Der Iran hat einen Teil-Ausstieg aus dem internationalen Atomabkommen angekündigt und damit die Furcht vor einer neuen Eskalation des Konflikts geschürt.

Irans Präsident Hassan Ruhani

Irans Präsident Hassan Ruhani

Der Iran hat einen Teil-Ausstieg aus dem internationalen Atomabkommen angekündigt und damit die Furcht vor einer neuen Eskalation des Konflikts geschürt. Der Iran werde einigen der Auflagen nicht mehr nachkommen und behalte sich weitere Maßnahmen vor, sollten die Vertragsparteien nicht binnen 60 Tagen gemachte Zusagen einhalten, gab Teheran am Mittwoch bekannt.
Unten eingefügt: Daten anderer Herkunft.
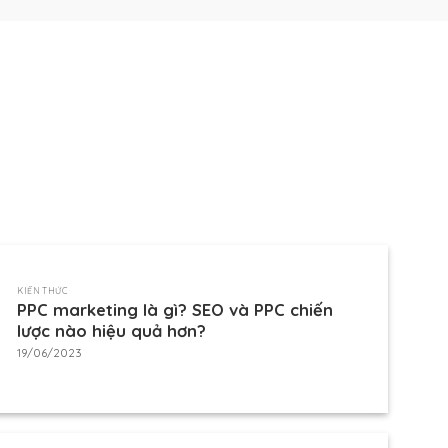
KIẾN THỨC
PPC marketing là gì? SEO và PPC chiến
lược nào hiệu quả hơn?
19/06/2023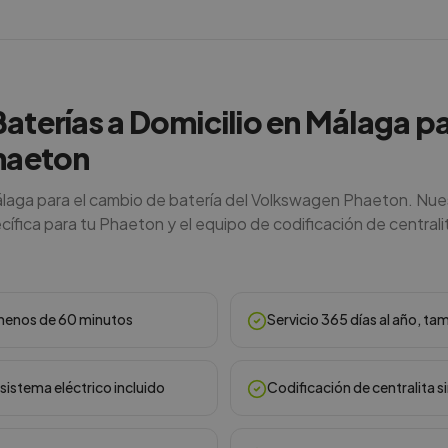
Baterías a Domicilio en Málaga pa
haeton
álaga para el cambio de batería del Volkswagen Phaeton. Nue
ífica para tu Phaeton y el equipo de codificación de centralit
n menos de 60 minutos
Servicio 365 días al año, ta
sistema eléctrico incluido
Codificación de centralita s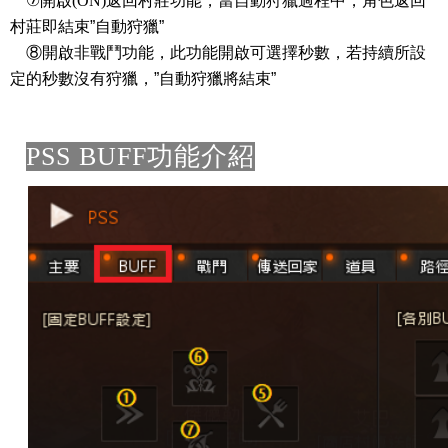
⑦
開啟(ON)返回村莊功能
，當自動狩獵過程中，角色返回
村莊即結束”自動狩獵”
⑧開啟非戰鬥功能，此功能開啟可選擇秒數，若持續所設
定的秒數沒有狩獵，”自動狩獵將結束”
PSS BUFF功能介紹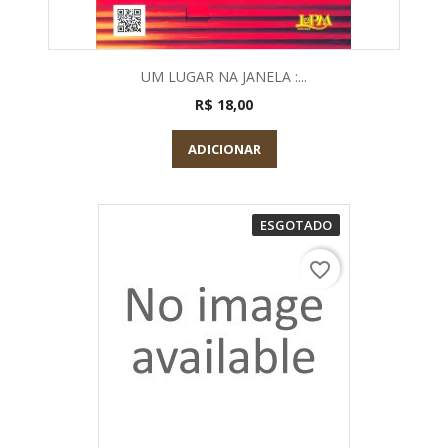
UM LUGAR NA JANELA :...
R$ 18,00
ADICIONAR
ESGOTADO
favorite_border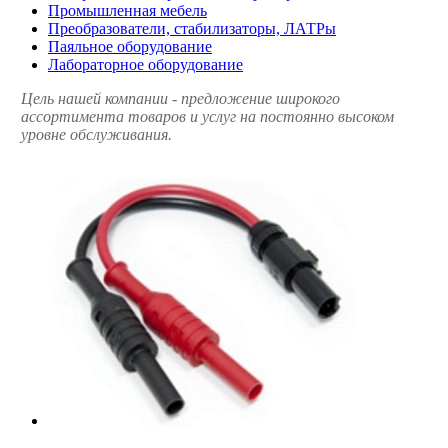
Промышленная мебель
Преобразователи, стабилизаторы, ЛАТРы
Паяльное оборудование
Лабораторное оборудование
Цель нашей компании - предложение широкого
ассортимента товаров и услуг на постоянно высоком
уровне обслуживания.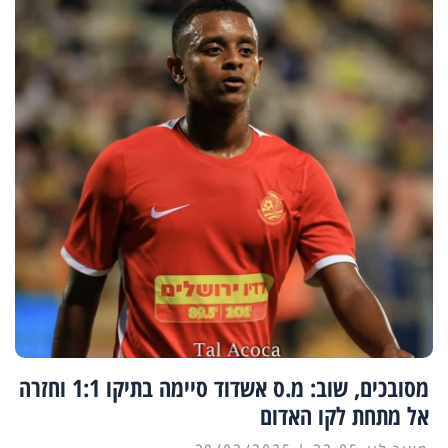
מסובכים, שוב: מ.ס אשדוד סיימה בתיקו 1:1 וחזרה
אל מתחת לקו האדום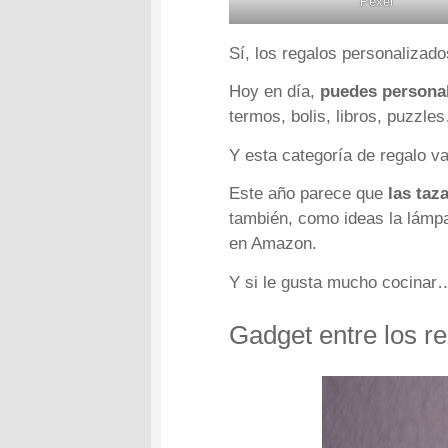
Pexel
Sí, los regalos personalizado
Hoy en día,
puedes personal
termos, bolis, libros, puzzle
Y esta categoría de regalo v
Este año parece que
las taz
también, como ideas la lámpa
en Amazon.
Y si le gusta mucho cocina
Gadget entre los r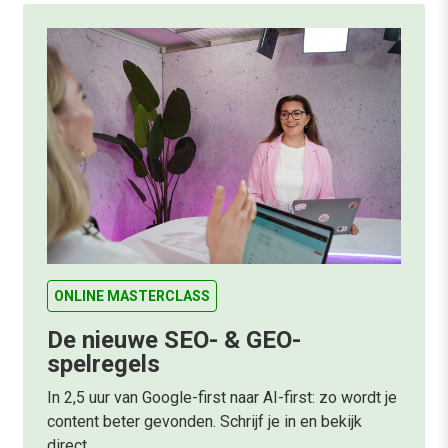
ONLINE MASTERCLASS
De nieuwe SEO- & GEO-
spelregels
In 2,5 uur van Google-first naar AI-first: zo wordt je
content beter gevonden. Schrijf je in en bekijk
direct.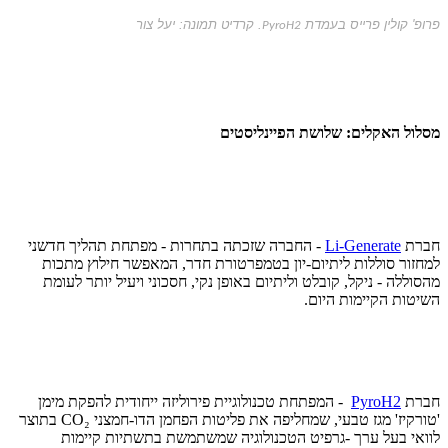
פרופ' קולין פרייס בעמדת
. קרדיט תמונה: יעל צור
PyroH2
מסלול האקלים: שלושת הפיינליסטים
חברת
Li-Generate
- החברה שזכתה בתחרות - מפתחת תהליך חדשני
למחזור סוללות ליתיום-יון בטמפרטורת חדר, המאפשר חילוץ מתכות
מהסוללה - ניקל, קובלט וליתיום באופן נקי, חסכוני ויעיל יותר לעומת
השיטות הקיימות היום.
חברת
PyroH2
- המפתחת טכנולוגיית פירוליזה ייחודית להפקת מימן
'טורקיז' מגז טבעי, שמחליפה את פליטות הפחמן הדו-חמצני CO₂ בתוצר
לוואי בעל ערך -גרפיט הטכנולוגיה שמשתמשת בתשתיות קיימות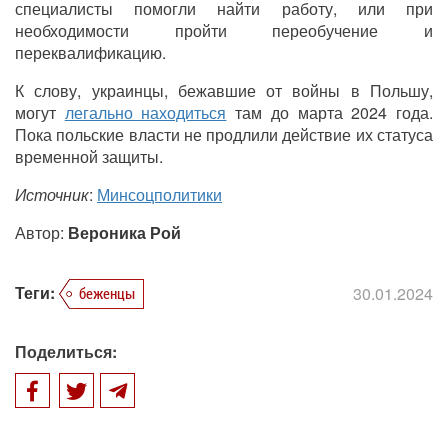
специалисты помогли найти работу, или при
необходимости пройти переобучение и
переквалификацию.
К слову, украинцы, бежавшие от войны в Польшу,
могут
легально находиться
там до марта 2024 года.
Пока польские власти не продлили действие их статуса
временной защиты.
Источник
:
Минсоцполитики
Автор:
Вероника Рой
Теги:
30.01.2024
беженцы
Поделиться: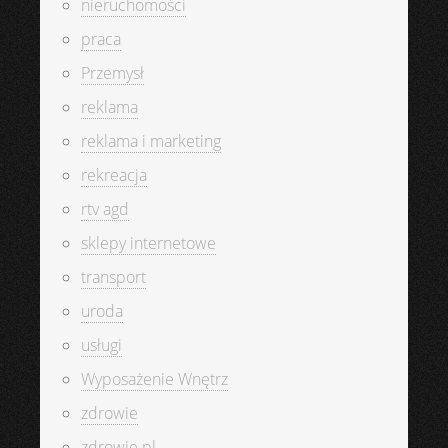
nieruchomości
praca
Przemysł
reklama
reklama i marketing
rekreacja
rtv agd
sklepy internetowe
transport
uroda
usługi
Wyposażenie Wnętrz
zdrowie
zdrowie.pl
Die Ankündigung erfolgte inmitten verschärfter US-Rhetorik gegenüber dem Iran - US-Außenminister Mike Pompeo warnte vor einem "unmittelbar bevorstehenden" Angriff des Iran.

Konkret wird der Iran nach eigenen Angaben die geltenden Beschränkungen bei den Beständen an angereichertem Uran und Schwerwasser aufheben. "Die Islamische Republik Iran sieht sich derzeit nicht verpflichtet, den Beschränkungen bei der Lagerung von angereichertem Uran und Schwerwasserreserven nachzukommen", teilte der Nationale Sicherheitsrat mit.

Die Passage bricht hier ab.